=== Section Start ===
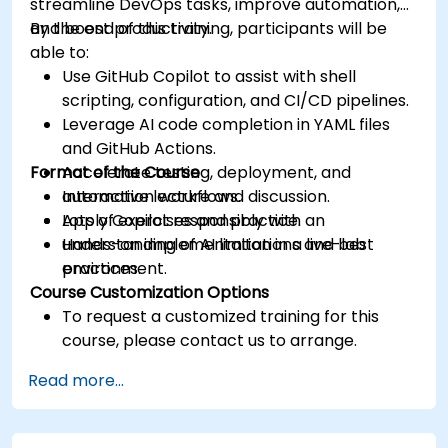
streamline DevOps tasks, improve automation,
and boost productivity.
By the end of this training, participants will be
able to:
Use GitHub Copilot to assist with shell
scripting, configuration, and CI/CD pipelines.
Leverage AI code completion in YAML files
and GitHub Actions.
Format of the Course
Accelerate testing, deployment, and
automation workflows.
Interactive lecture and discussion.
Apply Copilot responsibly with an
Lots of exercises and practice.
understanding of AI limitations and best
Hands-on implementation in a live-lab
practices.
environment.
Course Customization Options
To request a customized training for this
course, please contact us to arrange.
Read more...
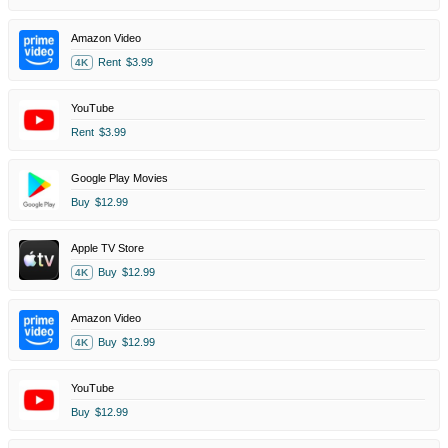
Amazon Video
Rent
$3.99
4K
YouTube
Rent
$3.99
Google Play Movies
Buy
$12.99
Apple TV Store
Buy
$12.99
4K
Amazon Video
Buy
$12.99
4K
YouTube
Buy
$12.99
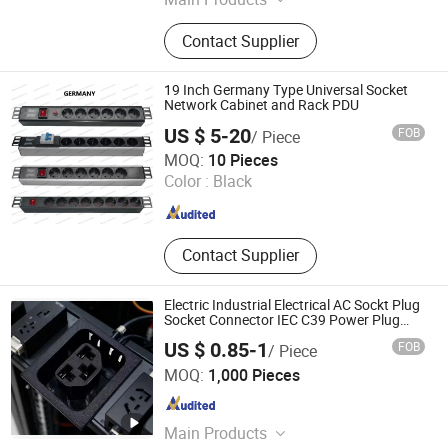
Fiber Box, Patch Panel, Patch Cord,
Contact Supplier
Fiber Splitter, Keystone Jack
19 Inch Germany Type Universal Socket
Network Cabinet and Rack PDU
US $ 5-20
FOB
/ Piece
Ningbo Weidan Electronics Co., Ltd.
MOQ:
10 Pieces
Color :
Black
Zhejiang , China
Since 2013
Contact Supplier
Electric Industrial Electrical AC Sockt Plug
Socket Connector IEC C39 Power Plug
Inlet Outlet PDU Socket for PDU
US $ 0.85-1
FOB
/ Piece
Shen Zhen WIN-KARE Technology Co.,Ltd
MOQ:
1,000 Pieces
Guangdong , China
Since 2018
Main Products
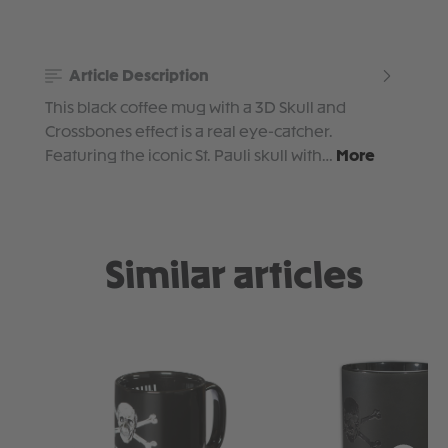
Article Description
This black coffee mug with a 3D Skull and
Crossbones effect is a real eye-catcher.
Featuring the iconic St. Pauli skull with…
More
Similar articles
Skip product gallery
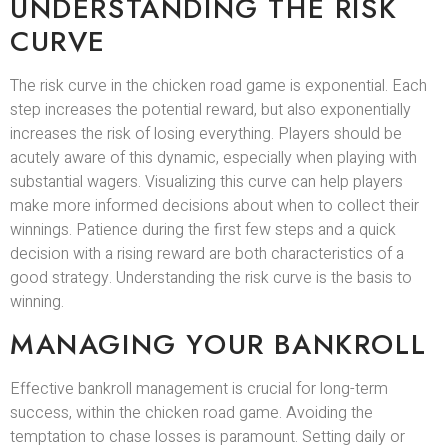
UNDERSTANDING THE RISK
CURVE
The risk curve in the chicken road game is exponential. Each
step increases the potential reward, but also exponentially
increases the risk of losing everything. Players should be
acutely aware of this dynamic, especially when playing with
substantial wagers. Visualizing this curve can help players
make more informed decisions about when to collect their
winnings. Patience during the first few steps and a quick
decision with a rising reward are both characteristics of a
good strategy. Understanding the risk curve is the basis to
winning.
MANAGING YOUR BANKROLL
Effective bankroll management is crucial for long-term
success, within the chicken road game. Avoiding the
temptation to chase losses is paramount. Setting daily or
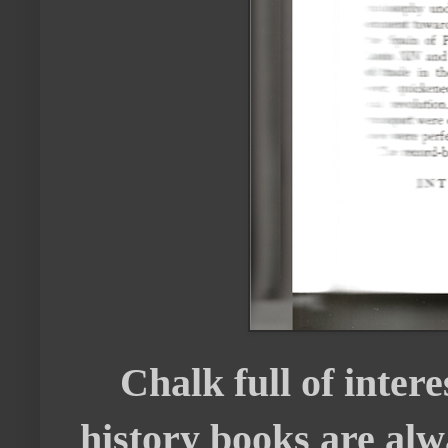
Chalk full of interes
history books are alw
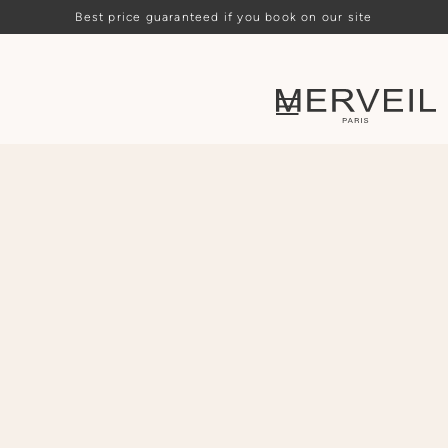
Best price guaranteed if you book on our site
Loading availability…
ARRIVAL
DEPARTURE
PEOPLE
CHOOSE
CHOOSE
-
2
+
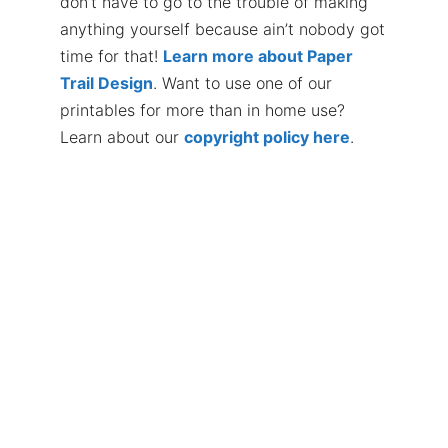
don’t have to go to the trouble of making
anything yourself because ain’t nobody got
time for that!
Learn more about Paper
Trail Design
. Want to use one of our
printables for more than in home use?
Learn about our
copyright policy here
.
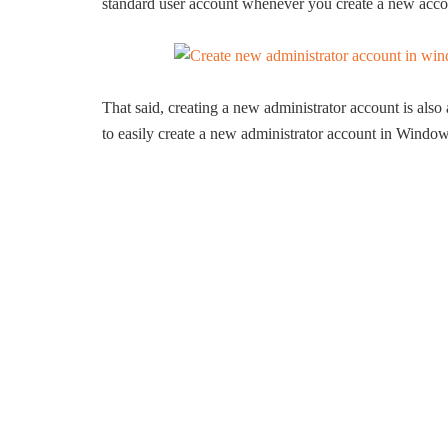
standard user account whenever you create a new acco
That said, creating a new administrator account is als
to easily create a new administrator account in Window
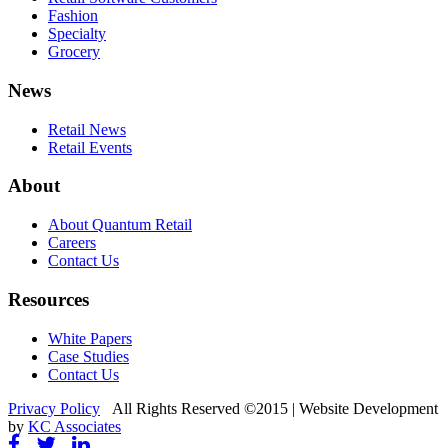
Fashion
Specialty
Grocery
News
Retail News
Retail Events
About
About Quantum Retail
Careers
Contact Us
Resources
White Papers
Case Studies
Contact Us
Privacy Policy
All Rights Reserved ©2015 | Website Development
by
KC Associates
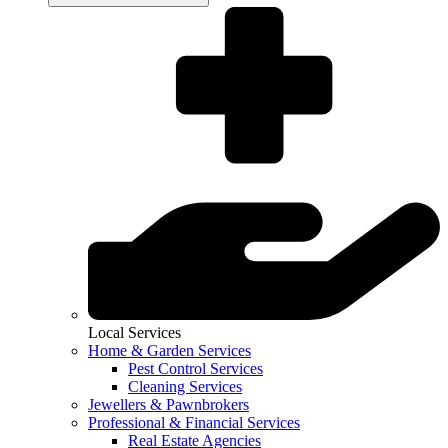
Local Services
Home & Garden Services
Pest Control Services
Cleaning Services
Jewellers & Pawnbrokers
Professional & Financial Services
Real Estate Agencies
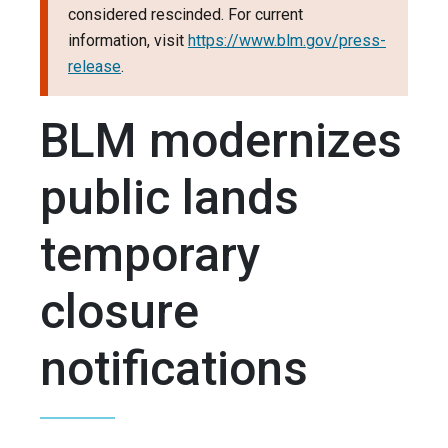
considered rescinded. For current
information, visit
https://www.blm.gov/press-
release
.
BLM modernizes
public lands
temporary
closure
notifications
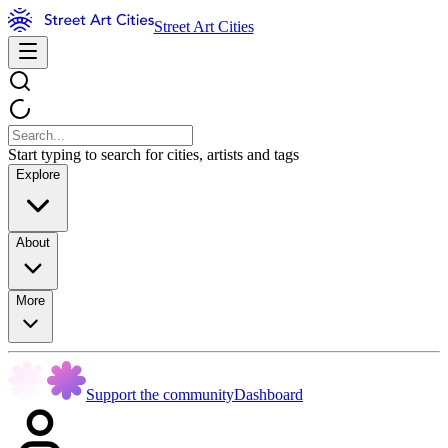
Street Art Cities
Start typing to search for cities, artists and tags
Explore
About
More
Support the community
Dashboard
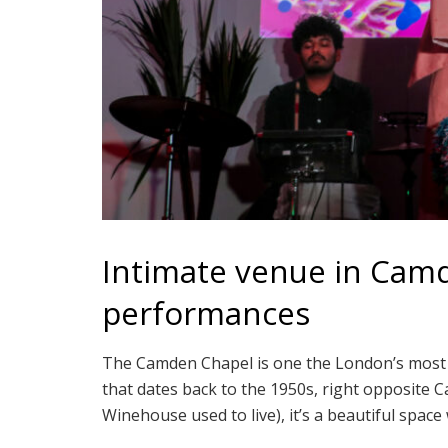
Intimate venue in Cam
performances
The Camden Chapel is one the London’s most sp
that dates back to the 1950s, right opposit
Winehouse used to live), it’s a beautiful space w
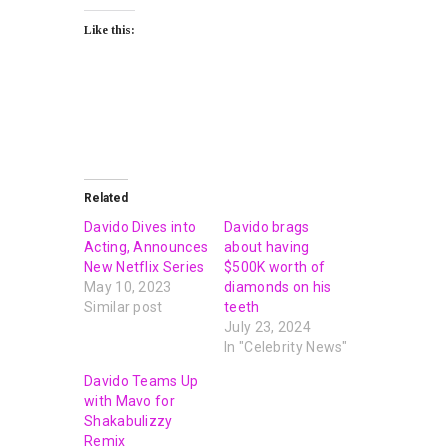
Like this:
Related
Davido Dives into
Davido brags
Acting, Announces
about having
New Netflix Series
$500K worth of
May 10, 2023
diamonds on his
Similar post
teeth
July 23, 2024
In "Celebrity News"
Davido Teams Up
with Mavo for
Shakabulizzy
Remix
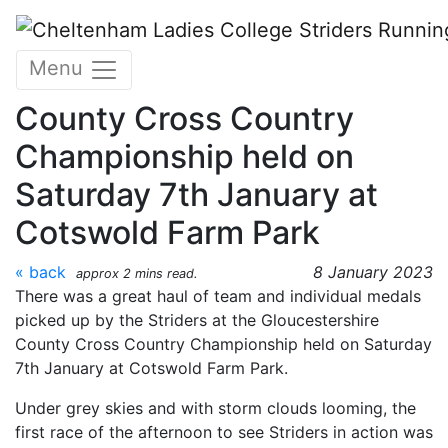
Skip to main content
CLC Striders Race Report
Menu
from Gloucestershire
County Cross Country
Championship held on
Saturday 7th January at
Cotswold Farm Park
« back
8 January 2023
approx 2 mins read.
There was a great haul of team and individual medals
picked up by the Striders at the Gloucestershire
County Cross Country Championship held on Saturday
7th January at Cotswold Farm Park.
Under grey skies and with storm clouds looming, the
first race of the afternoon to see Striders in action was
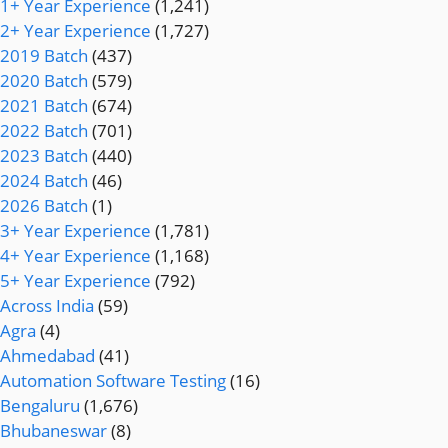
1+ Year Experience
(1,241)
2+ Year Experience
(1,727)
2019 Batch
(437)
2020 Batch
(579)
2021 Batch
(674)
2022 Batch
(701)
2023 Batch
(440)
2024 Batch
(46)
2026 Batch
(1)
3+ Year Experience
(1,781)
4+ Year Experience
(1,168)
5+ Year Experience
(792)
Across India
(59)
Agra
(4)
Ahmedabad
(41)
Automation Software Testing
(16)
Bengaluru
(1,676)
Bhubaneswar
(8)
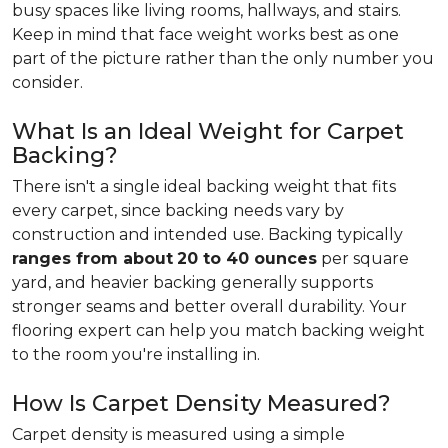
busy spaces like living rooms, hallways, and stairs.
Keep in mind that face weight works best as one
part of the picture rather than the only number you
consider.
What Is an Ideal Weight for Carpet
Backing?
There isn't a single ideal backing weight that fits
every carpet, since backing needs vary by
construction and intended use. Backing typically
ranges from about
20 to 40 ounces
per square
yard, and heavier backing generally supports
stronger seams and better overall durability. Your
flooring expert can help you match backing weight
to the room you're installing in.
How Is Carpet Density Measured?
Carpet density is measured using a simple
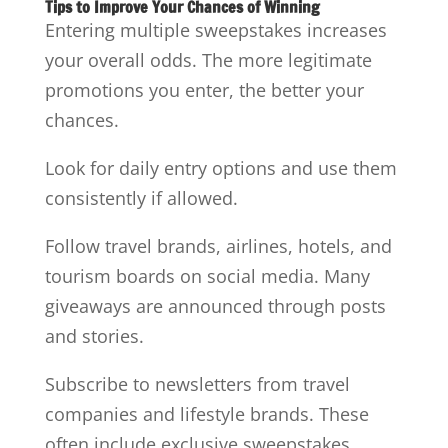
Tips to Improve Your Chances of Winning
Entering multiple sweepstakes increases
your overall odds. The more legitimate
promotions you enter, the better your
chances.
Look for daily entry options and use them
consistently if allowed.
Follow travel brands, airlines, hotels, and
tourism boards on social media. Many
giveaways are announced through posts
and stories.
Subscribe to newsletters from travel
companies and lifestyle brands. These
often include exclusive sweepstakes.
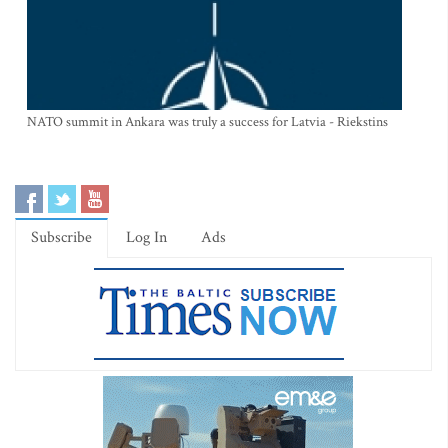
NATO summit in Ankara was truly a success for Latvia - Riekstins
Subscribe
Log In
Ads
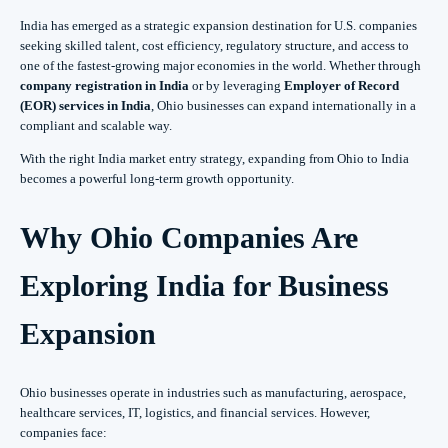
India has emerged as a strategic expansion destination for U.S. companies
seeking skilled talent, cost efficiency, regulatory structure, and access to
one of the fastest-growing major economies in the world. Whether through
company registration in India
or by leveraging
Employer of Record
(EOR) services in India
, Ohio businesses can expand internationally in a
compliant and scalable way.
With the right India market entry strategy, expanding from Ohio to India
becomes a powerful long-term growth opportunity.
Why Ohio Companies Are
Exploring India for Business
Expansion
Ohio businesses operate in industries such as manufacturing, aerospace,
healthcare services, IT, logistics, and financial services. However,
companies face:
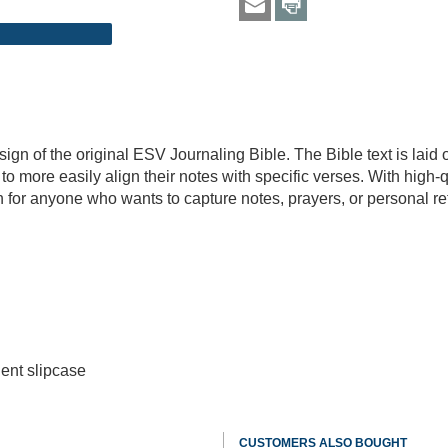
sign of the original ESV Journaling Bible. The Bible text is laid 
to more easily align their notes with specific verses. With high-
n for anyone who wants to capture notes, prayers, or personal refl
ent slipcase
CUSTOMERS ALSO BOUGHT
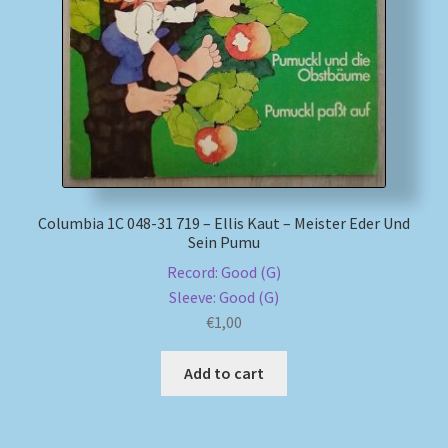
My account
Newsletter
Payment Methods
Review Authenticity
Columbia 1C 048-31 719 – Ellis Kaut – Meister Eder Und
Sein Pumu
Shipping Methods
Record: Good (G)
Sleeve: Good (G)
Shop
€
1,00
Tags
Add to cart
Terms & Conditions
=== Section End ===
▶ **WORK ITEM**
Return every entry word for word, leaving the pictures out.

▶ **WRITTEN ANSWER**
streamline DevOps tasks, improve automation,
and boost productivity.
By the end of this training, participants will be
able to:
Use GitHub Copilot to assist with shell
scripting, configuration, and CI/CD pipelines.
Leverage AI code completion in YAML files
and GitHub Actions.
Format of the Course
Accelerate testing, deployment, and
automation workflows.
Interactive lecture and discussion.
Apply Copilot responsibly with an
Lots of exercises and practice.
understanding of AI limitations and best
Hands-on implementation in a live-lab
practices.
environment.
Course Customization Options
To request a customized training for this
course, please contact us to arrange.
Read more...
Amazon Video
Rent
$3.99
4K
YouTube
Rent
$3.99
Google Play Movies
Buy
$12.99
Apple TV Store
Buy
$12.99
4K
Amazon Video
Buy
$12.99
4K
YouTube
Buy
$12.99
Fiber Box, Patch Panel, Patch Cord,
Contact Supplier
Fiber Splitter, Keystone Jack
19 Inch Germany Type Universal Socket
Network Cabinet and Rack PDU
US $ 5-20
FOB
/ Piece
Ningbo Weidan Electronics Co., Ltd.
MOQ:
10 Pieces
Color :
Black
Zhejiang , China
Since 2013
Contact Supplier
Electric Industrial Electrical AC Sockt Plug
Socket Connector IEC C39 Power Plug
Inlet Outlet PDU Socket for PDU
US $ 0.85-1
FOB
/ Piece
Shen Zhen WIN-KARE Technology Co.,Ltd
MOQ:
1,000 Pieces
Guangdong , China
Since 2018
Main Products
Article Description
This black coffee mug with a 3D Skull and
Crossbones effect is a real eye-catcher.
Featuring the iconic St. Pauli skull with…
More
Similar articles
Skip product gallery
UNDERSTANDING THE RISK
CURVE
The risk curve in the chicken road game is exponential. Each
step increases the potential reward, but also exponentially
increases the risk of losing everything. Players should be
acutely aware of this dynamic, especially when playing with
substantial wagers. Visualizing this curve can help players
make more informed decisions about when to collect their
winnings. Patience during the first few steps and a quick
decision with a rising reward are both characteristics of a
good strategy. Understanding the risk curve is the basis to
winning.
MANAGING YOUR BANKROLL
Effective bankroll management is crucial for long-term
success, within the chicken road game. Avoiding the
temptation to chase losses is paramount. Setting daily or
Chalk full of interes
history books are alw
Best price guaranteed if you book on our site
Loading availability…
ARRIVAL
DEPARTURE
PEOPLE
CHOOSE
CHOOSE
-
2
+
don’t have to go to the trouble of making
anything yourself because ain’t nobody got
time for that!
Learn more about Paper
Trail Design
. Want to use one of our
printables for more than in home use?
Learn about our
copyright policy here
.
standard user account whenever you create a new acco
That said, creating a new administrator account is als
to easily create a new administrator account in Window
Fashion
Specialty
Grocery
News
Retail News
Retail Events
About
About Quantum Retail
Careers
Contact Us
Resources
White Papers
Case Studies
Contact Us
Privacy Policy
All Rights Reserved ©2015 | Website Development
by
KC Associates
Local Services
Home & Garden Services
Pest Control Services
Cleaning Services
Jewellers & Pawnbrokers
Professional & Financial Services
Real Estate Agencies
considered rescinded. For current
information, visit
https://www.blm.gov/press-
release
.
BLM modernizes
public lands
temporary
closure
notifications
Street Art Cities
Start typing to search for cities, artists and tags
Explore
About
More
Support the community
Dashboard
Intimate venue in Cam
performances
The Camden Chapel is one the London’s most sp
that dates back to the 1950s, right opposit
Winehouse used to live), it’s a beautiful space w
Like this:
Related
Davido Dives into
Davido brags
Acting, Announces
about having
New Netflix Series
$500K worth of
May 10, 2023
diamonds on his
Similar post
teeth
July 23, 2024
In "Celebrity News"
Davido Teams Up
with Mavo for
Shakabulizzy
Remix
Skip to main content
CLC Striders Race Report
Menu
from Gloucestershire
County Cross Country
Championship held on
Saturday 7th January at
Cotswold Farm Park
« back
8 January 2023
approx 2 mins read.
There was a great haul of team and individual medals
picked up by the Striders at the Gloucestershire
County Cross Country Championship held on Saturday
7th January at Cotswold Farm Park.
Under grey skies and with storm clouds looming, the
first race of the afternoon to see Striders in action was
1+ Year Experience
(1,241)
2+ Year Experience
(1,727)
2019 Batch
(437)
2020 Batch
(579)
2021 Batch
(674)
2022 Batch
(701)
2023 Batch
(440)
2024 Batch
(46)
2026 Batch
(1)
3+ Year Experience
(1,781)
4+ Year Experience
(1,168)
5+ Year Experience
(792)
Across India
(59)
Agra
(4)
Ahmedabad
(41)
Automation Software Testing
(16)
Bengaluru
(1,676)
Bhubaneswar
(8)
busy spaces like living rooms, hallways, and stairs.
Keep in mind that face weight works best as one
part of the picture rather than the only number you
consider.
What Is an Ideal Weight for Carpet
Backing?
There isn't a single ideal backing weight that fits
every carpet, since backing needs vary by
construction and intended use. Backing typically
ranges from about
20 to 40 ounces
per square
yard, and heavier backing generally supports
stronger seams and better overall durability. Your
flooring expert can help you match backing weight
to the room you're installing in.
How Is Carpet Density Measured?
Carpet density is measured using a simple
Tips to Improve Your Chances of Winning
Entering multiple sweepstakes increases
your overall odds. The more legitimate
promotions you enter, the better your
chances.
Look for daily entry options and use them
consistently if allowed.
Follow travel brands, airlines, hotels, and
tourism boards on social media. Many
giveaways are announced through posts
and stories.
Subscribe to newsletters from travel
companies and lifestyle brands. These
often include exclusive sweepstakes.
NATO summit in Ankara was truly a success for Latvia - Riekstins
Subscribe
Log In
Ads
India has emerged as a strategic expansion destination for U.S. companies
seeking skilled talent, cost efficiency, regulatory structure, and access to
one of the fastest-growing major economies in the world. Whether through
company registration in India
or by leveraging
Employer of Record
(EOR) services in India
, Ohio businesses can expand internationally in a
compliant and scalable way.
With the right India market entry strategy, expanding from Ohio to India
becomes a powerful long-term growth opportunity.
Why Ohio Companies Are
Exploring India for Business
Expansion
Ohio businesses operate in industries such as manufacturing, aerospace,
healthcare services, IT, logistics, and financial services. However,
companies face:
sign of the original ESV Journaling Bible. The Bible text is laid 
to more easily align their notes with specific verses. With high-
n for anyone who wants to capture notes, prayers, or personal refl
ent slipcase
CUSTOMERS ALSO BOUGHT
My account
Newsletter
Payment Methods
Review Authenticity
Columbia 1C 048-31 719 – Ellis Kaut – Meister Eder Und
Sein Pumu
Shipping Methods
Record: Good (G)
Sleeve: Good (G)
Shop
€
1,00
Tags
Add to cart
Terms & Conditions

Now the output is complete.